Paper ID: | 3415 |
---|---|

Title: | Efficient Gradient Computation for Structured Output Learning with Rational and Tropical Losses |

This paper describes a tractable gradient computation for structured prediction problems, in which the authors proposed an approach to efficiently compute the expectation of feature function term that appears in the gradients using WFA. Although the proposed approach is sound, it has very restrictive assumptions: features should have the Markovian property which makes it not advantageous with respect to existing approaches. Specifically, I believe that if features are decomposable to set of local features with the Markovian property of order q and the loss is decomposable, then there exists a junction tree with tree-width of q that represents those feature. Therefore, an efficient inference in that tree is O(|\Delta|^q), which is similar to what proposed here (without considering the constant which should be a function of l ).
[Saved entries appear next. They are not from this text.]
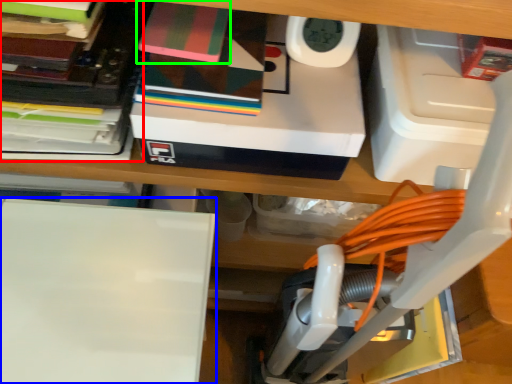 Question: Estimate the real-world distances between objects in this image. Which object is farther from book (highlighted by a red box), wide (highlighted by a blue box) or paperback book (highlighted by a green box)?

Choices:
 (A) wide
 (B) paperback book

Answer: (A) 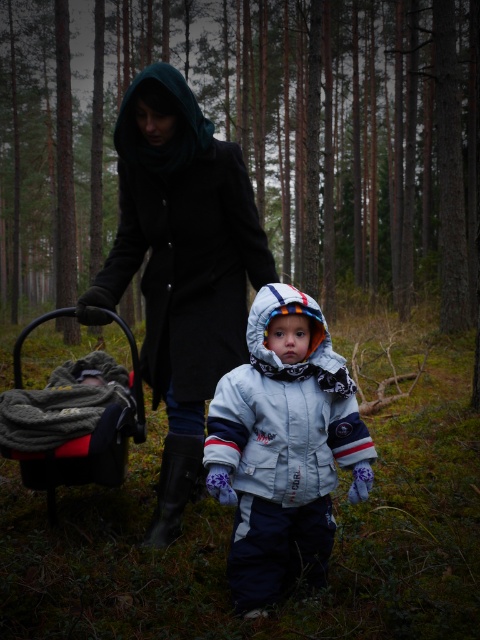 You are a photographer standing in the forest scene. You want to take a photo that includes both the point at coordinates (450, 253) and the point at coordinates (235, 596). Which point should you focus on first to ensure both are in focus?

You should focus on point (235, 596) first because it is closer to the camera than point (450, 253). By focusing on the closer point, the farther point will also be within the depth of field, ensuring both are in focus.

Based on the scene description and the position of the light gray fleece snowsuit at center, what is the exact coordinate of the snowsuit?

The light gray fleece snowsuit at center is located at the 2D coordinate point of (284, 448). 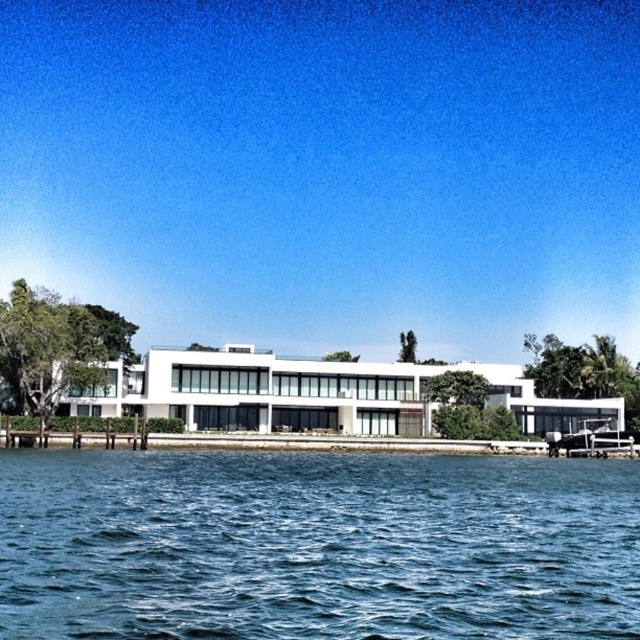 You are a guest at the waterfront property and want to walk from the house to the metallic silver boat at right. Which direction should you head towards from the blue water at lower center?

You should head towards the right direction from the blue water at lower center to reach the metallic silver boat at right since the blue water at lower center is to the left of metallic silver boat at right.

You are standing on the dock and want to get to the metallic silver boat at right. According to the scene, is the blue water at lower center between you and the boat?

Yes, the blue water at lower center is above the metallic silver boat at right, meaning it is between you and the boat when standing on the dock. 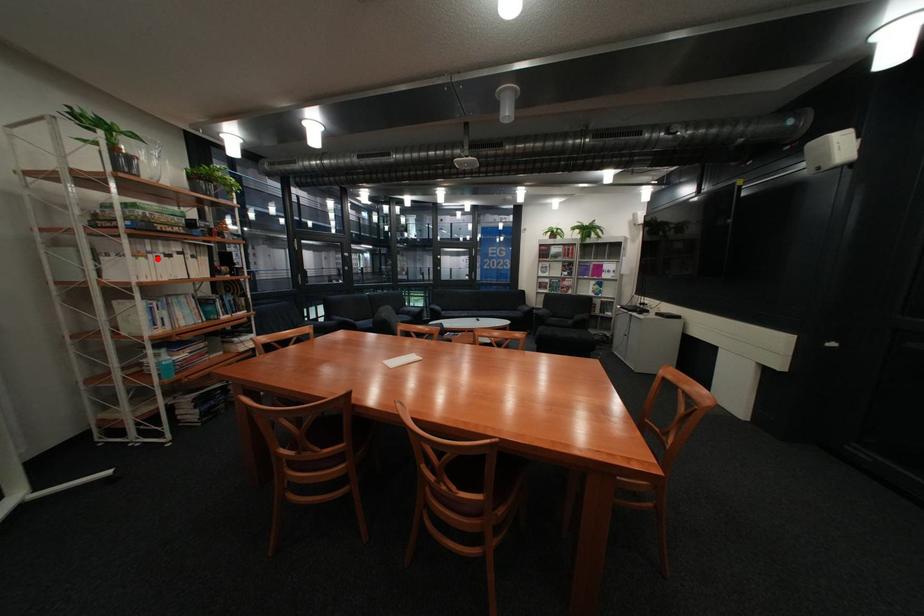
In general, I am not convinced about the impact of the proposed algorithm since the authors compare the gradient computation with a naive algorithm that enumerates every structure; definitely dynamic programming such as inference in junction tree would end-up with very similar results based on the construction of the problem, so I would expect that sort of comparison as proof of concept instead of comparing to naive computation. Moreover, I cannot follow how the proposed approach can be used for computation of gradient in a deep neural network except the weights of the last layer. I would appreciate if the authors elaborate more on that.

Summary: This paper shows how we can compute gradients of rational and tropical structured losses using weighted finite state transducers to set up a shortest path problem. Doing so can allow us to use gradient-based training for such losses, which includes n-gram overlap and edit-distance as losses. Review: The paper presents an interesting technical contribution -- namely, a blueprint for computing gradients of certain families of losses. This could be quite useful for several applications. How long does the construction of the WFSTs take in practice? Of course, from a practical point of view, the WFSTs \mathcal{M} could be constructed when a dataset is being read because it needs to be done only once. The paper says in the introduction that if we could train with non-decomposable losses (such as F1), it might help train better models. However, this could be a bit misleading because eventually, the paper does consider decomposable losses. Related work: The direct loss minimization work of McAllester et al., 2010 and its followup work. While the proposed method is clearly different, the goals are similar. So please comment on this. While the math in the paper seems to check out, it would be useful if the paper (perhaps the appendix) provides a worked example of how \mathcal{B} is constructed for the tropical case. Right now, the reader has to infer this information from the examples — a bit more explanation would be helpful to generalize this to other new losses. Minor quibbles: - Some notation is confusing. Line 92 uses subscripts of y to indicate the i^th label. Elsewhere, y_i is used to refer to the i^th labeled example. - As an aside, perhaps it would be useful to index \mathcal{M} with the index i or the reference structure y_i because it is a function of the reference structure.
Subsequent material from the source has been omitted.